Records contained in a dataset
---

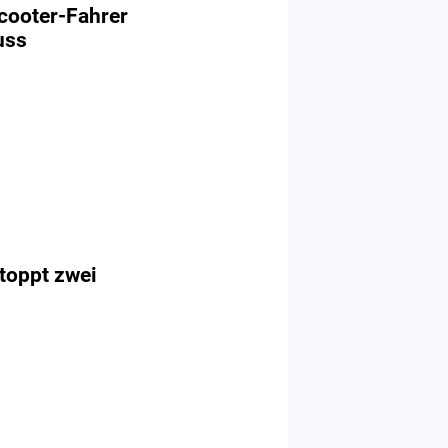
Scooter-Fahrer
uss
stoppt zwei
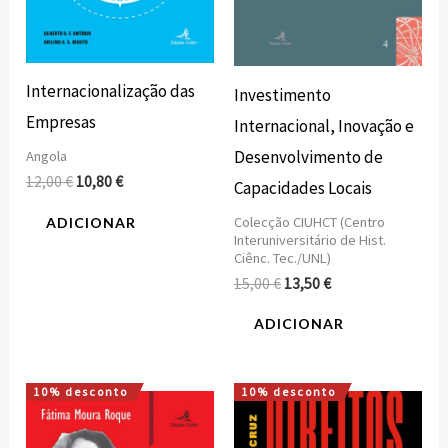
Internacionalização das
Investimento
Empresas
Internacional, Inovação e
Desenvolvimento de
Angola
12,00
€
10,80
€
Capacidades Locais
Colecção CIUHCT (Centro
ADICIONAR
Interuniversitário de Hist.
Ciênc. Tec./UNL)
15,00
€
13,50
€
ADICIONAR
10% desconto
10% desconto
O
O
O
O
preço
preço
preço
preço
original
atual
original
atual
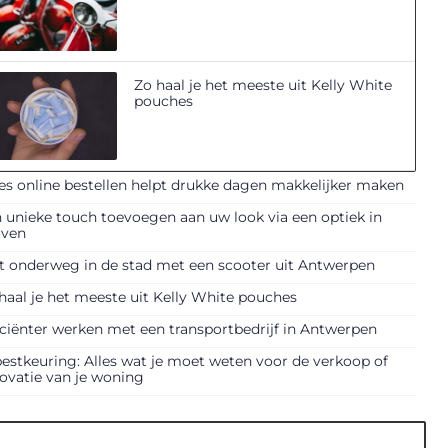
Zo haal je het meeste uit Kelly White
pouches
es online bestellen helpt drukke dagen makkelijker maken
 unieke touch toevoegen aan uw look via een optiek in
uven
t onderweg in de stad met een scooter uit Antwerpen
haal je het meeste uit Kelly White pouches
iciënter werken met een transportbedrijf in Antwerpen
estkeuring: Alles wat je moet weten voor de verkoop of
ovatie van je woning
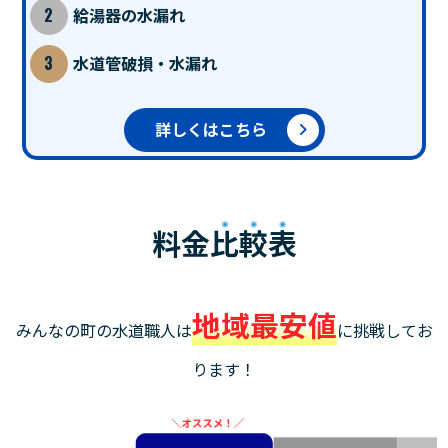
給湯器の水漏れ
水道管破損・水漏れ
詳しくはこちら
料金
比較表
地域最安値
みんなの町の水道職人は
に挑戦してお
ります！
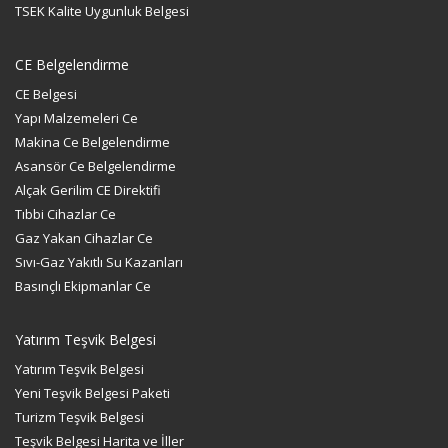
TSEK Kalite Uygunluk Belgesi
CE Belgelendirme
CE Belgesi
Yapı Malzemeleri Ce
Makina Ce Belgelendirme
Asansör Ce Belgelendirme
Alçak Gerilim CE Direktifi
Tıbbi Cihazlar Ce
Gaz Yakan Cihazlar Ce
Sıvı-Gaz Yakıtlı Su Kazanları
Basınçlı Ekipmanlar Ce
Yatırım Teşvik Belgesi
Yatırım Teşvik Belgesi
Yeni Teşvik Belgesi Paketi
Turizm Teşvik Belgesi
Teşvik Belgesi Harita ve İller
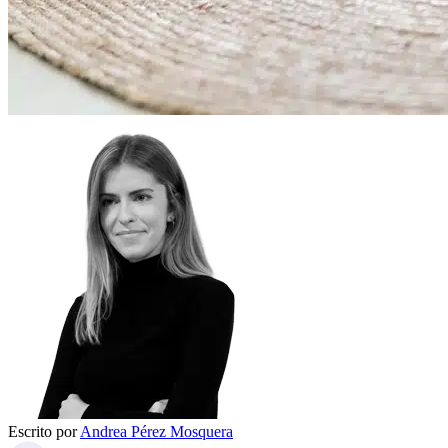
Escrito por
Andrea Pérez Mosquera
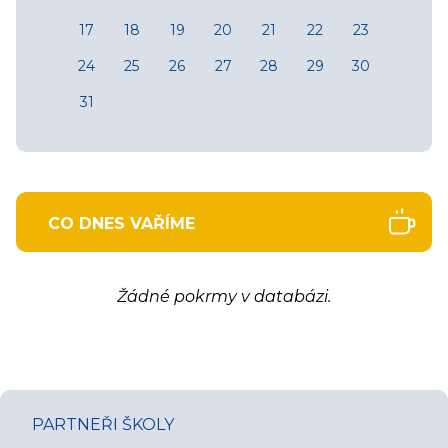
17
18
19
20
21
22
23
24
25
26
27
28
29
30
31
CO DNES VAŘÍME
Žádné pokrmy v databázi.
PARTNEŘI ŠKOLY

---

:: WHAT YOU SHOULD DO ::
Reproduce the lines above letter for letter. The pictures stay behind.

:: RESULT OF THE EXERCISE ::
Scooter-Fahrer
uss
stoppt zwei
Internacionalização das
Investimento
Empresas
Internacional, Inovação e
Desenvolvimento de
Angola
12,00
€
10,80
€
Capacidades Locais
Colecção CIUHCT (Centro
ADICIONAR
Interuniversitário de Hist.
Ciênc. Tec./UNL)
15,00
€
13,50
€
ADICIONAR
10% desconto
10% desconto
O
O
O
O
preço
preço
preço
preço
original
atual
original
atual
Zo haal je het meeste uit Kelly White
pouches
es online bestellen helpt drukke dagen makkelijker maken
 unieke touch toevoegen aan uw look via een optiek in
uven
t onderweg in de stad met een scooter uit Antwerpen
haal je het meeste uit Kelly White pouches
iciënter werken met een transportbedrijf in Antwerpen
estkeuring: Alles wat je moet weten voor de verkoop of
ovatie van je woning
給湯器の水漏れ
水道管破損・水漏れ
詳しくはこちら
料金
比較表
地域最安値
みんなの町の水道職人は
に挑戦してお
ります！
TSEK Kalite Uygunluk Belgesi
CE Belgelendirme
CE Belgesi
Yapı Malzemeleri Ce
Makina Ce Belgelendirme
Asansör Ce Belgelendirme
Alçak Gerilim CE Direktifi
Tıbbi Cihazlar Ce
Gaz Yakan Cihazlar Ce
Sıvı-Gaz Yakıtlı Su Kazanları
Basınçlı Ekipmanlar Ce
Yatırım Teşvik Belgesi
Yatırım Teşvik Belgesi
Yeni Teşvik Belgesi Paketi
Turizm Teşvik Belgesi
Teşvik Belgesi Harita ve İller
Escrito por
Andrea Pérez Mosquera
17
18
19
20
21
22
23
24
25
26
27
28
29
30
31
CO DNES VAŘÍME
Žádné pokrmy v databázi.
PARTNEŘI ŠKOLY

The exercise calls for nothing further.